**HOW TO COMPLETE THIS TASK:** Please copy every line of the records below that holds the word "động".

☆ ☆ ☆ ☆ ☆ ☆ ☆

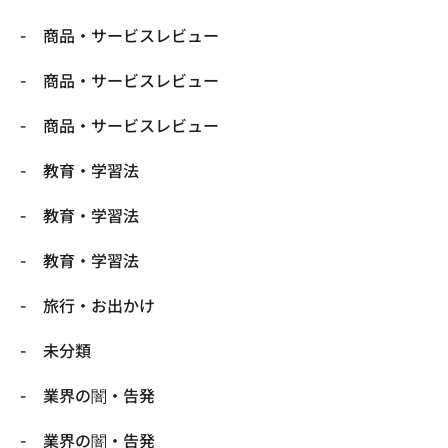
商品・サービスレビュー
商品・サービスレビュー
商品・サービスレビュー
教育・学習法
教育・学習法
教育・学習法
旅行・お出かけ
未分類
業界の闇・告発
業界の闇・告発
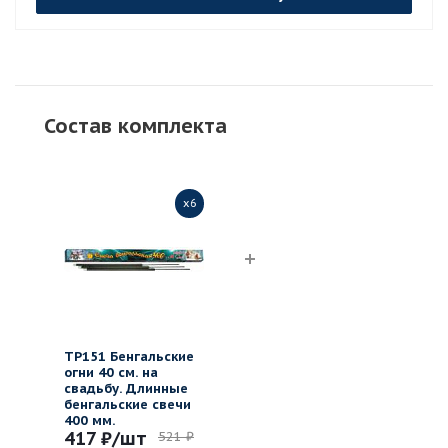
Состав комплекта
x6
ТР151 Бенгальские
огни 40 см. на
свадьбу. Длинные
бенгальские свечи
400 мм.
417 ₽
/шт
521 ₽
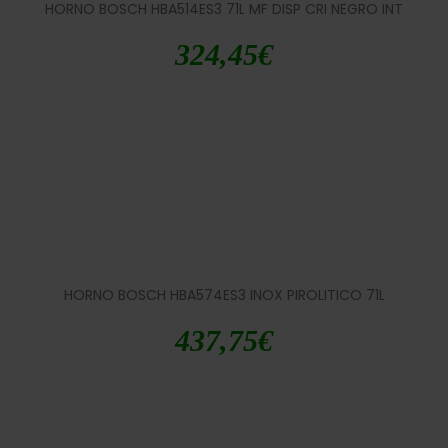
HORNO BOSCH HBA514ES3 71L MF DISP CRI NEGRO INT
324,45
€
HORNO BOSCH HBA574ES3 INOX PIROLITICO 71L
437,75
€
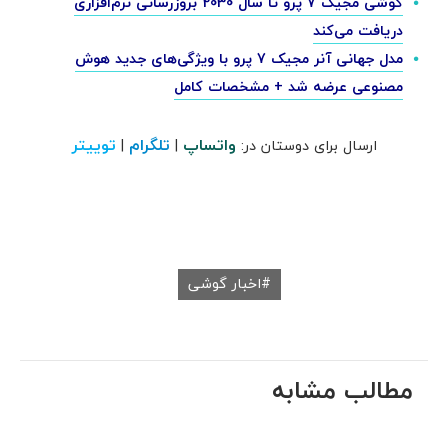
گوشی مجیک 7 پرو تا سال 2030 بروزرسانی نرم‌افزاری
دریافت می‌کند
مدل جهانی آنر مجیک 7 پرو با ویژگی‌های جدید هوش
مصنوعی عرضه شد + مشخصات کامل
واتساپ
تلگرام
توییتر
ارسال برای دوستان در:
|
|
اخبار گوشی
مطالب مشابه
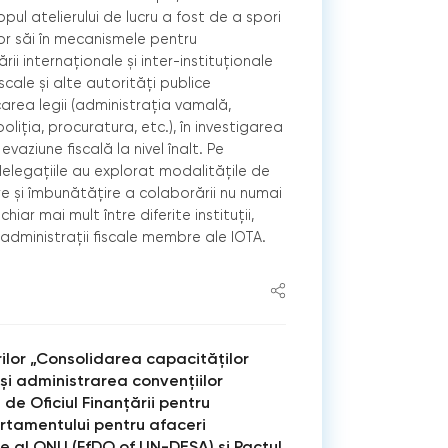
pul atelierului de lucru a fost de a spori
or săi în mecanismele pentru
i internaționale și inter-instituționale
ﬁscale și alte autorități publice
area legii (administrația vamală,
oliția, procuratura, etc.), în investigarea
evaziune ﬁscală la nivel înalt. Pe
delegațiile au explorat modalitățile de
e și îmbunătățire a colaborării nu numai
 chiar mai mult între diferite instituții,
i administrații ﬁscale membre ale IOTA.
ilor „Consolidarea capacităţilor
și administrarea convenţiilor
 de Oﬁciul Finanţării pentru
rtamentului pentru afaceri
e al ONU (FfDO of UN-DESA) și Pactul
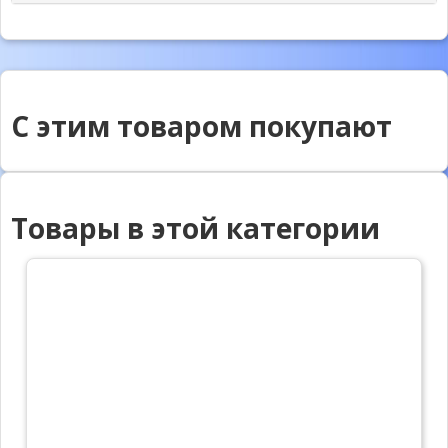
С этим товаром покупают
Товары в этой категории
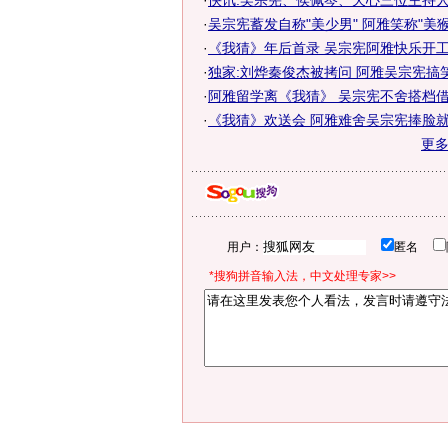
·
快讯:吴宗宪、侯佩岑、天心三位主持
·
吴宗宪蓄发自称"美少男" 阿雅笑称"美猴
·
《我猜》年后首录 吴宗宪阿雅快乐开工
·
独家:刘烨秦俊杰被拷问 阿雅吴宗宪搞
·
阿雅留学离《我猜》 吴宗宪不舍搭档
·
《我猜》欢送会 阿雅难舍吴宗宪捧脸就
更
用户：
匿名
*搜狗拼音输入法，中文处理专家>>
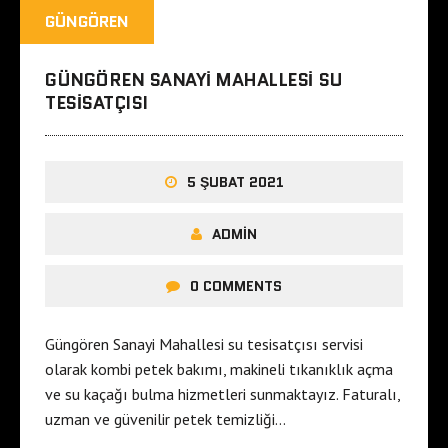
GÜNGÖREN
GÜNGÖREN SANAYI MAHALLESI SU
TESISATÇISI
5 ŞUBAT 2021
ADMIN
0 COMMENTS
Güngören Sanayi Mahallesi su tesisatçısı servisi
olarak kombi petek bakımı, makineli tıkanıklık açma
ve su kaçağı bulma hizmetleri sunmaktayız. Faturalı,
uzman ve güvenilir petek temizliği…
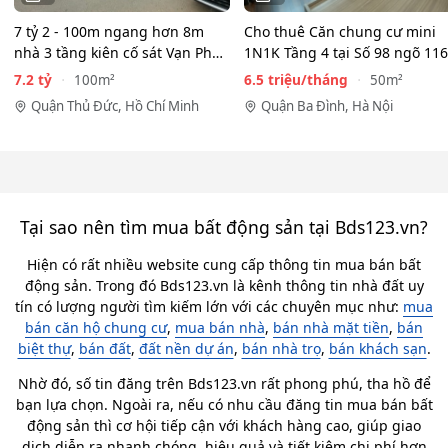
7 tỷ 2 - 100m ngang hơn 8m
Cho thuê Căn chung cư mini
nhà 3 tầng kiên cố sát Vạn Phúc
1N1K Tầng 4 tại Số 98 ngõ 116
City - HẺM XE HƠI…
Phan Kế Bính, Ba Đình.…
7.2 tỷ
6.5 triệu/tháng
100m²
50m²
Quận Thủ Đức, Hồ Chí Minh
Quận Ba Đình, Hà Nội
Tại sao nên tìm mua bất động sản tại Bds123.vn?
Hiện có rất nhiều website cung cấp thông tin mua bán bất
động sản. Trong đó Bds123.vn là kênh thông tin nhà đất uy
tín có lượng người tìm kiếm lớn với các chuyên mục như:
mua
bán căn hộ chung cư
,
mua bán nhà
,
bán nhà mặt tiền
,
bán
biệt thự
,
bán đất
,
đất nền dự án
,
bán nhà trọ
,
bán khách sạn
.
Nhờ đó, số tin đăng trên Bds123.vn rất phong phú, tha hồ để
bạn lựa chọn. Ngoài ra, nếu có nhu cầu đăng tin mua bán bất
động sản thì cơ hội tiếp cận với khách hàng cao, giúp giao
dịch diễn ra nhanh chóng, hiệu quả và tiết kiệm chi phí hơn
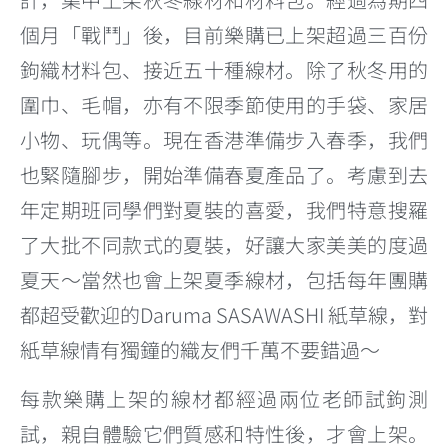
個月「戰鬥」後，目前樂購已上架超過三百份
鉤織材料包、接近五十種線材。除了秋冬用的
圍巾、毛帽，亦有不限季節使用的手袋、家居
小物、玩偶等。現在香港準備步入春季，我們
也緊隨腳步，開始準備春夏產品了。考慮到去
年定期班同學們對夏裝的喜愛，我們特意搜羅
了大批不同款式的夏裝，好讓大家美美的度過
夏天～當然也會上架夏季線材，包括每年團購
都超受歡迎的Daruma SASAWASHI 紙草線，對
紙草線情有獨鐘的織友們千萬不要錯過～
每款樂購上架的線材都經過兩位老師試鉤測
試，親自體驗它們質感和特性後，才會上架。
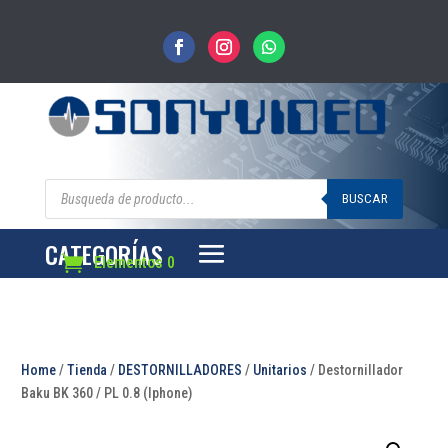
Búsqueda
de
BUSCAR
productos
CATEGORÍAS
Elementos 0
Home
/
Tienda
/
DESTORNILLADORES
/
Unitarios
/ Destornillador
Baku BK 360 / PL 0.8 (Iphone)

☆ ☆ ☆ ☆ ☆ ☆ ☆

**EXERCISE OUTPUT:**
Tại sao nên tìm mua bất động sản tại Bds123.vn?
động sản. Trong đó Bds123.vn là kênh thông tin nhà đất uy
động sản thì cơ hội tiếp cận với khách hàng cao, giúp giao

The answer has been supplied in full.